Fed's Kaplan says the market is not appreciating the risk of an oil price spike
- The oil market could experience a price spike in the coming years as growth in U.S. shale potentially fails to meet growing global demand, according to Dallas Federal Reserve President Robert Kaplan.
- While U.S. shale oil production is booming, energy companies aren’t investing enough in long-life projects, in Kaplan’s view.
- The market is not thinking about that risk as much as it should, Kaplan says.
The oil market will remain in a “fragile equilibrium” in the coming years and could experience a price spike brought on by undersupply, Dallas Federal Reserve President Robert Kaplan said on Tuesday.
Economists are wary of oil price spikes because they have historically been correlated with the onset of recessions. Crude oil is not only the major input cost for transportation fuels, but a key feedstock for a wide range of plastics and chemicals.
Kaplan expects oil supply from U.S. shale fields to fluctuate as prices rise and fall. American shale drillers are playing an outsize role in the market because they are expected to account for most of the world’s growth in oil production over the next three years.
“The thing to watch out for is three to five years from now, because of the rapid decline curve of shale, I think the price risk is to the upside,” Kaplan told CNBC from CERAWeek by IHS Markit in Houston.
American shale drillers are unique in their ability to quickly ramp up or throttle back production, allowing them to respond to the price environment. But shale wells also hit peak production quickly and then enter a long period of decline.
At the same that shale oil output is pushing U.S. production to record highs, energy companies are investing less in big projects that produce oil over a long period of time, Kaplan notes. This raises risks of oil demand outstripping supply, in his view.
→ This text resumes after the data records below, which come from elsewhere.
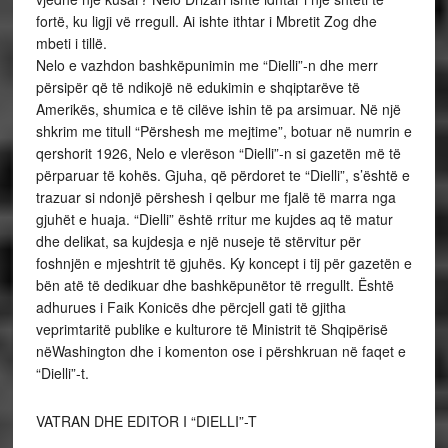
fortë, ku ligji vë rregull. Ai ishte ithtar i Mbretit Zog dhe
mbeti i tillë.
Nelo e vazhdon bashkëpunimin me “Dielli”-n dhe merr
përsipër që të ndikojë në edukimin e shqiptarëve të
Amerikës, shumica e të cilëve ishin të pa arsimuar. Në një
shkrim me titull “Përshesh me mejtime”, botuar në numrin e
qershorit 1926, Nelo e vlerëson “Dielli”-n si gazetën më të
përparuar të kohës. Gjuha, që përdoret te “Dielli”, s’është e
trazuar si ndonjë përshesh i qelbur me fjalë të marra nga
gjuhët e huaja. “Dielli” është rritur me kujdes aq të matur
dhe delikat, sa kujdesja e një nuseje të stërvitur për
foshnjën e mjeshtrit të gjuhës. Ky koncept i tij për gazetën e
bën atë të dedikuar dhe bashkëpunëtor të rregullt. Është
adhurues i Faik Konicës dhe përcjell gati të gjitha
veprimtaritë publike e kulturore të Ministrit të Shqipërisë
nëWashington dhe i komenton ose i përshkruan në faqet e
“Dielli”-t.
VATRAN DHE EDITOR I “DIELLI”-T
“Shale isn’t going to be enough to keep up with global demand,” he said. “I think we could see a price spike to the upside, and I think people are probably not thinking about that risk as much as they should.”
The International Energy Agency on Monday forecast that growing output from the United States and several other nations will meet rising demand over the next three years. But the agency warned that persistently low investment levels will put the supply-demand balance at risk from 2021 onward unless investment levels pick up.